Integrations: Zenodo

Cranko supports safe, automatic software DOI registration through the Zenodo service operated by CERN in collaboration with other scientific organizations.

Orientation: Software DOIs

While most people think of DOIs as associated with scholarly publications, more and more DOIs are being associated with other forms of digital academic output. And, of course, software is more and more becoming an important form of digital academic output! While it is beyond the scope of this documentation to explain software DOIs in depth, it is worth mentioning the distinction between a version DOI and a concept DOI.

Version DOIs are perhaps more familiar. Just like each release of a software package is assigned a unique version number, each release of a software package can be assigned a unique DOI corresponding to that version. If you want to know which specific version of a piece of software that someone was using, either the exact version number or the exact version DOI will tell you that.

If all you care about is knowing what software someone was running, then version DOIs don't add anything new that version numbers don't already provide. However, unlike version numbers, DOIs are first-class items in the scholarly publishing information ecosystem. When you give software a DOI, it can be integrated into that ecosystem in way that isn't possible otherwise. Probably the most important aspect of this is that software DOIs can be associated with author lists and ORCID iDs using standard scholarly metadata systems, so that researchers can get personal credit when their software is used and cited!

Because we want to be able to know exactly what piece of code a person was running, we absolutely want to create a new DOI for each release of a software package.
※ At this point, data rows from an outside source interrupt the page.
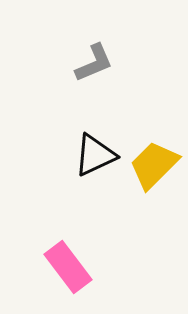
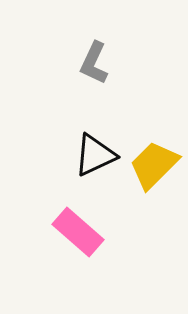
gray L-shape: rotated 138 degrees clockwise
pink rectangle: moved 10 px right, 35 px up; rotated 12 degrees counterclockwise
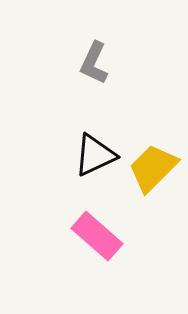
yellow trapezoid: moved 1 px left, 3 px down
pink rectangle: moved 19 px right, 4 px down
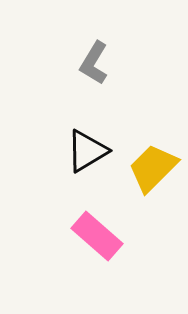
gray L-shape: rotated 6 degrees clockwise
black triangle: moved 8 px left, 4 px up; rotated 6 degrees counterclockwise
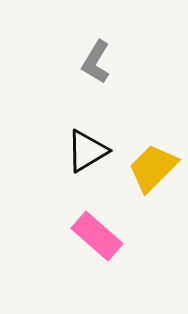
gray L-shape: moved 2 px right, 1 px up
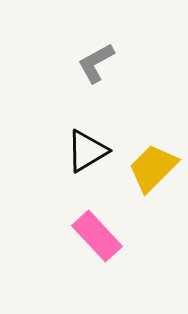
gray L-shape: moved 1 px down; rotated 30 degrees clockwise
pink rectangle: rotated 6 degrees clockwise
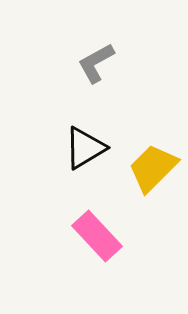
black triangle: moved 2 px left, 3 px up
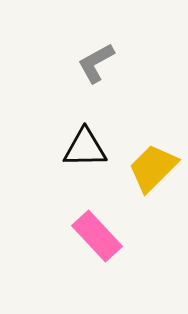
black triangle: rotated 30 degrees clockwise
But if that package has a whole bunch of releases, we have a whole bunch of different DOIs, which is going to make it really tedious to quantify the usage of the package overall. This is where concept DOIs come in. Concept DOIs don’t really carry any information on their own, but they can be used in the DOI metadata framework to link together different releases of the same software package in a machine-understandable way. While the DOI 10.5281/zenodo.6963051 is a machine-usable way to talk about “version 4.21.1 of the transformers” package, the concept DOI 10.5281/zenodo.3385997 is a machine-usable way to refer to the thing that is “the transformers package” overall.

Workflow Overview

Cranko’s support for Zenodo “deposition” involves a multi-stage process. It follows the principles of the just-in-time versioning approach where release metadata only ever appear in tested release artifacts.
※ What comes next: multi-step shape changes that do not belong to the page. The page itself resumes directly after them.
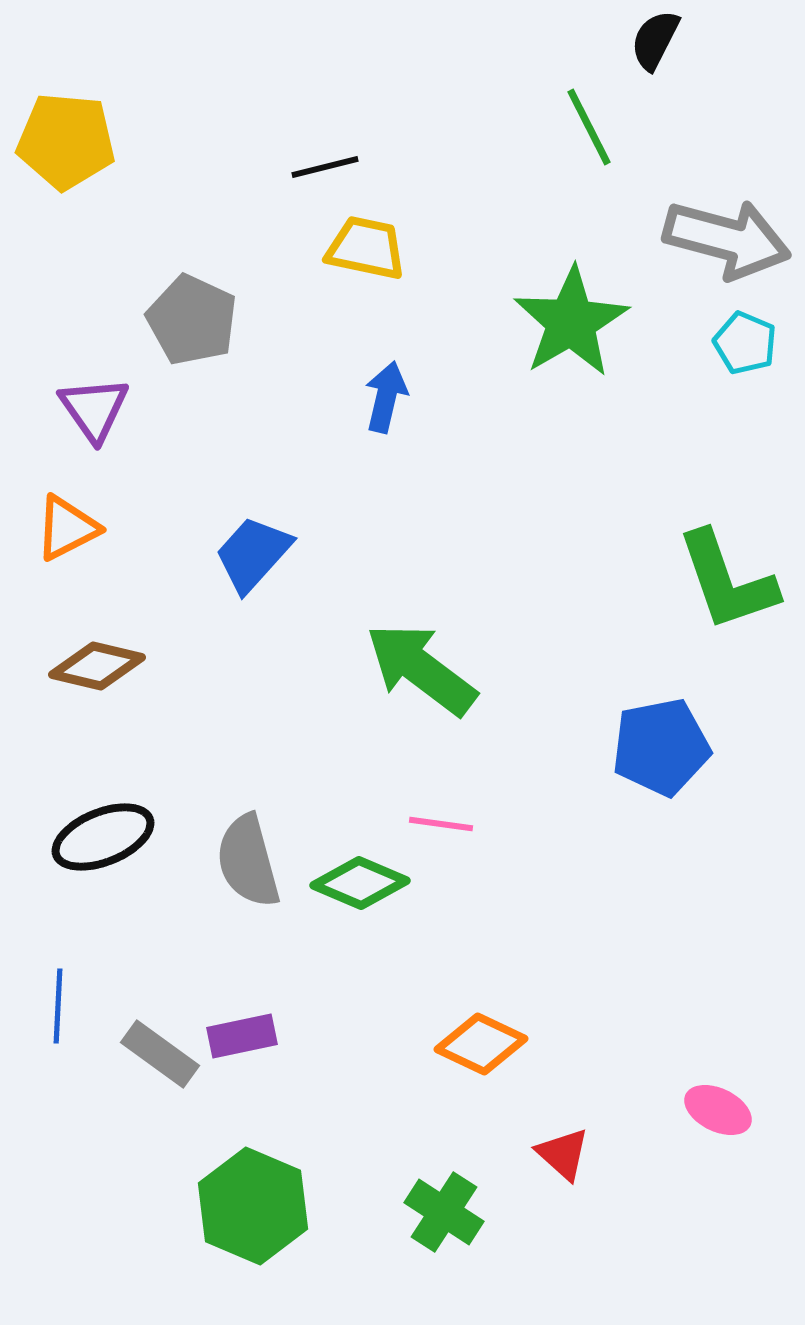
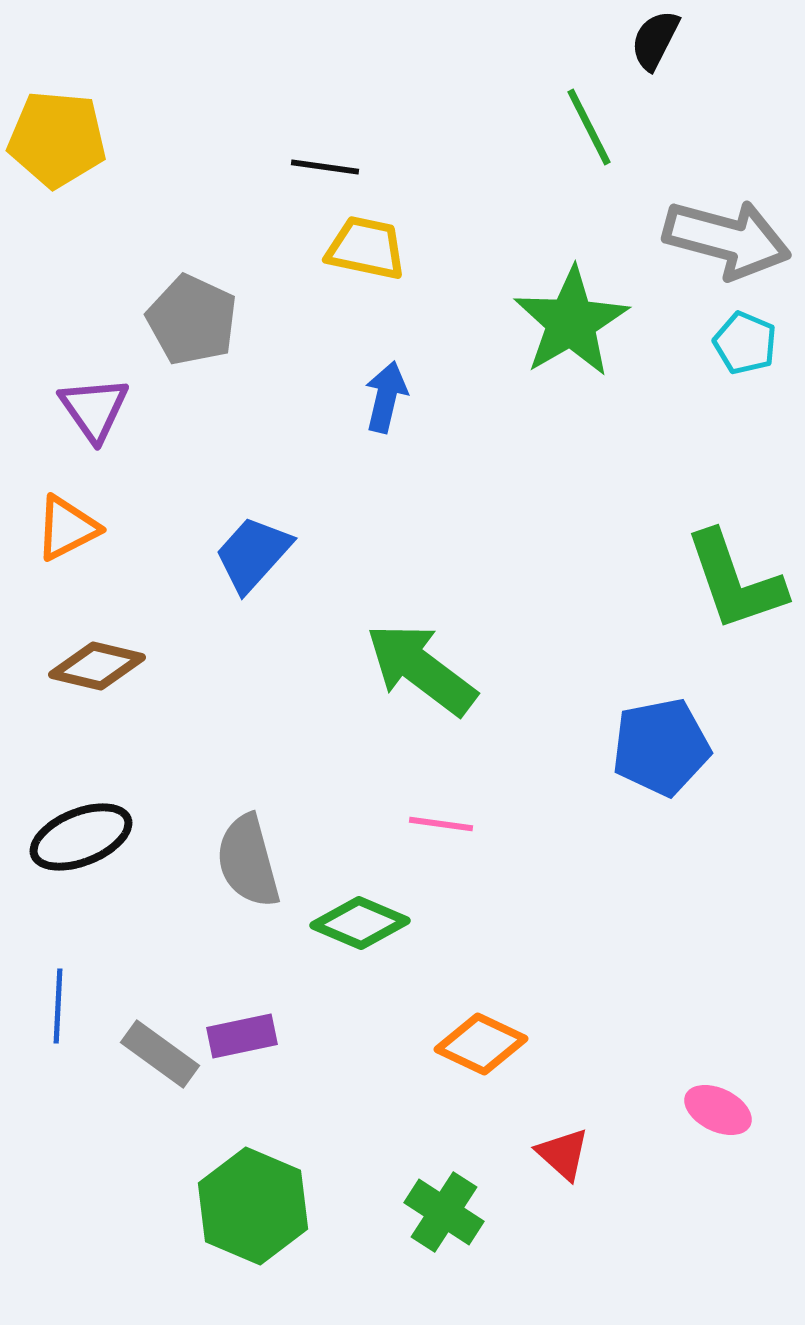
yellow pentagon: moved 9 px left, 2 px up
black line: rotated 22 degrees clockwise
green L-shape: moved 8 px right
black ellipse: moved 22 px left
green diamond: moved 40 px down
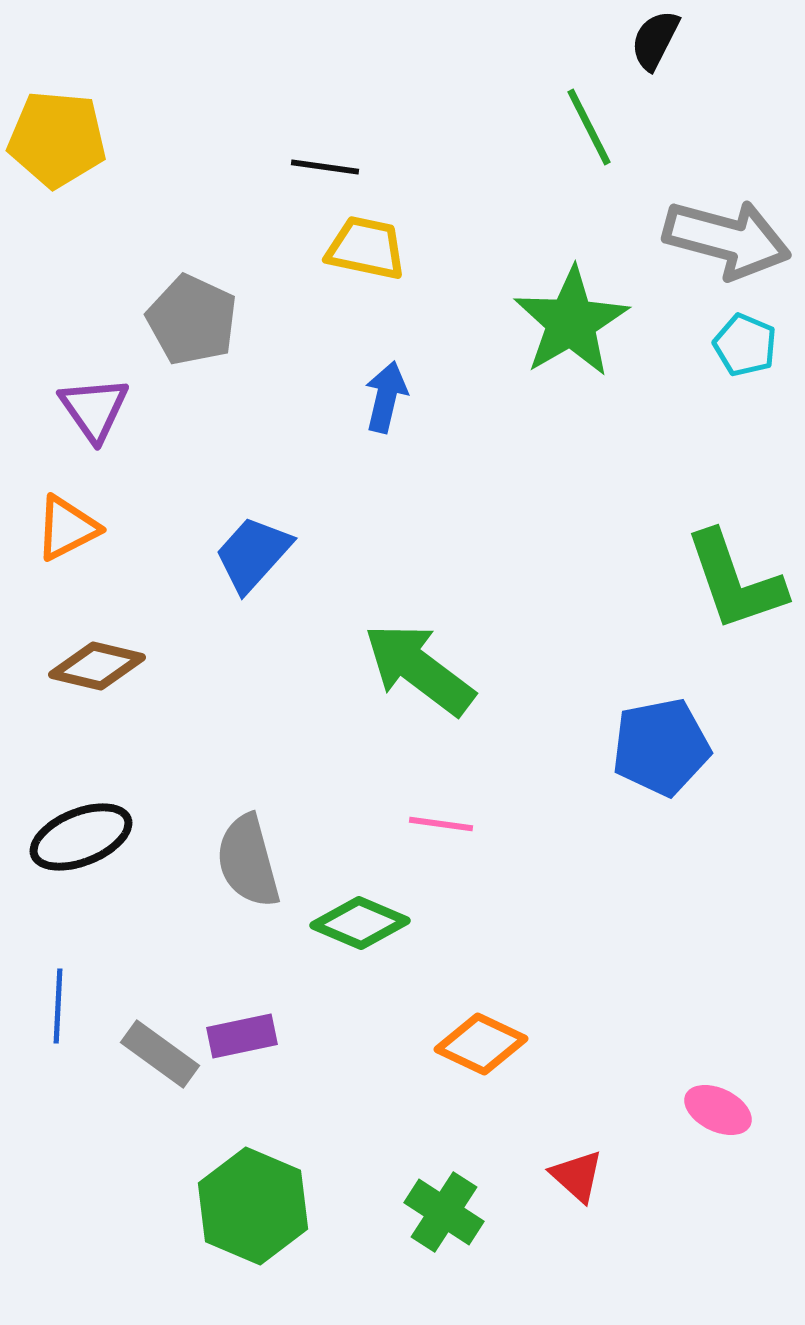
cyan pentagon: moved 2 px down
green arrow: moved 2 px left
red triangle: moved 14 px right, 22 px down
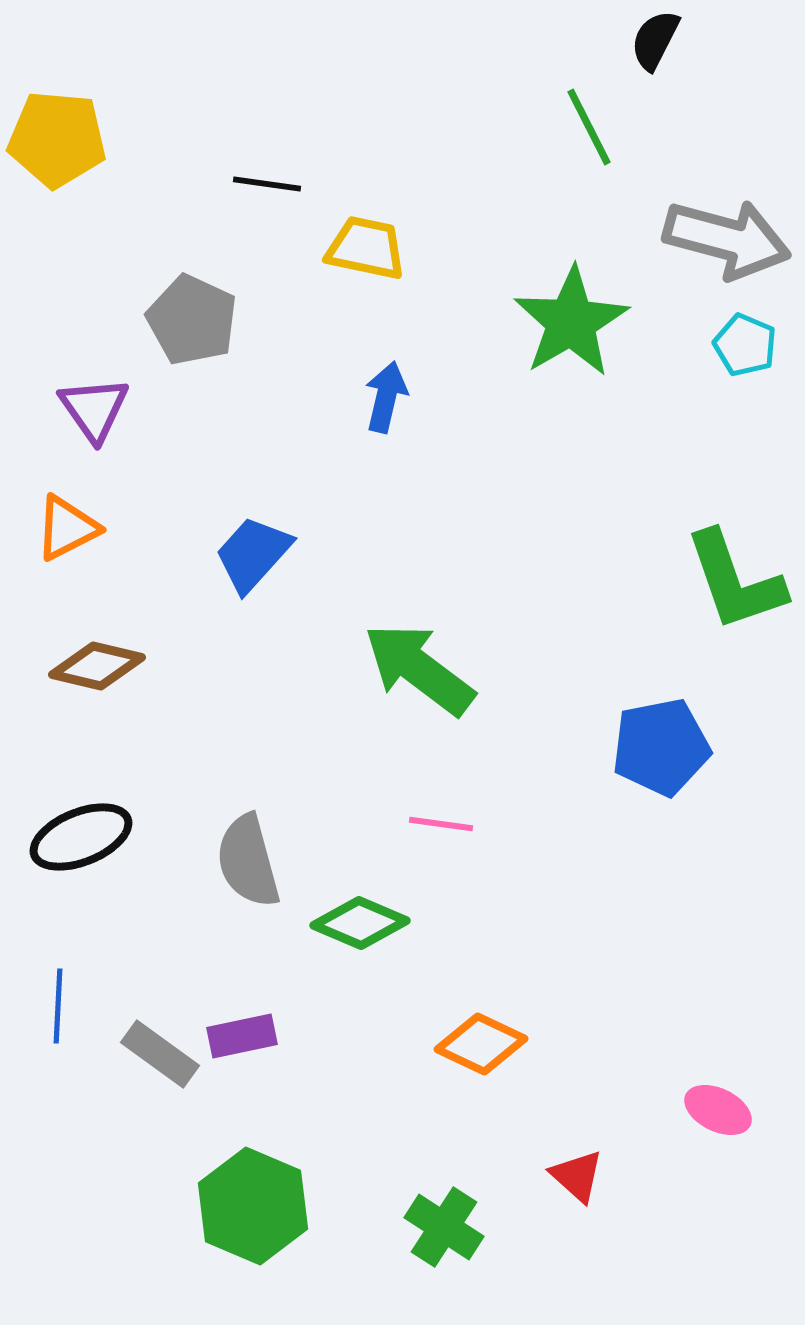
black line: moved 58 px left, 17 px down
green cross: moved 15 px down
  • During the beginning of CI/CD processing, a new Zenodo deposit is preregistered, and the DOIs that will be created are obtained. These can be inserted into the source files of your software, so that it can print out its own DOI. This step can be run during pull-request processing: but instead of doing anything with the Zenodo API, fake DOIs are generated and used.
  • Once CI/CD tests have all passed, you can upload artifacts if so desired, then actually publish the release. Zenodo will actually register the DOIs.
  • Because Zenodo deposits are associated with version numbers, each deposit process is associated with a specific cranko project. In a monorepo scenario, you can run multiple deposits for multiple projects as you see fit.

Getting Started

To start using the Zenodo integration, you need to create a Zenodo metadata file somewhere in your repository. This file is traditionally called zenodo.json5 and can be stored anywhere you feel like.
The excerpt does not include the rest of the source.